[BUG][Concurrent Search] Search request for top anomalies from AD plugin is failing
sohami opened this issue · 10 comments
Describe the bug
AD plugin exposes a top anomalies api which internally create a painless script based composite aggregation query. When concurrent search is enabled on a cluster, then the search request sometimes fails with error.
Ref:
Top Anomalies API: https://opensearch.org/docs/latest/observing-your-data/ad/api/#search-top-anomalies
Input to the API:
GET _plugins/_anomaly_detection/detectors/uBtS6HkBmDH36MzijITq/results/_topAnomalies
{
"size": 10,
"category_field": ["host", "service"],
"order": "severity",
"start_time_ms": 1622333056000,
"end_time_ms": 1622937856000
}
Example Query which it creates:
"query": {
"bool": {
"filter": {
"term": {
"detector_id": "uBtS6HkBmDH36MzijITq"
}
}
}
},
"aggs": {
"multi_buckets" : {
"composite": {
"sources": [
{
"host": {
"terms": {
"script": {
"source": """
String value = null;
if (params == null || params._source == null || params._source.entity == null) {
return "";
}
for (item in params._source.entity) {
if (item['name'] == "host") {
value = item['value'];
break;
}
}
return value;
""",
"lang": "painless"
}
}
}
},
{
"service": {
"terms": {
"script": {
"source": """
String value = null;
if (params == null || params._source == null || params._source.entity == null) {
return "";
}
for (item in params._source.entity) {
if (item['name'] == "service") {
value = item['value'];
break;
}
}
return value;
""",
"lang": "painless"
}
}
}
}
]
},
"aggregations": {
"max": {
"max": {
"field": "anomaly_grade"
}
},
"multi_buckets_sort": {
"bucket_sort": {
"sort": [
{ "max": { "order": "desc" } }
],
"size": 10
}
}
}
}
}
Related component
Search:Query Capabilities
To Reproduce
- Create an index with AD plugin result index mapping.
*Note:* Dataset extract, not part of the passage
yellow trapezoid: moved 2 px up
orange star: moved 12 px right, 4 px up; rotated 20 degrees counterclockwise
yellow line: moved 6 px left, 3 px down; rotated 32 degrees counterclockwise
Ref here
- Ingest the dummy data
- Run the query shared in the description above.
Test failing in the plugin has sample of the index mapping for entity field and logic to create the data which can be used to reproduce. Ref here
Expected behavior
The query should be successful
Additional Details
Plugins
Anomaly Detection
Screenshots
If applicable, add screenshots to help explain your problem.
Host/Environment (please complete the following information):
- OS: [e.g. iOS]
- Version [e.g. 22]
Additional context
Add any other context about the problem here.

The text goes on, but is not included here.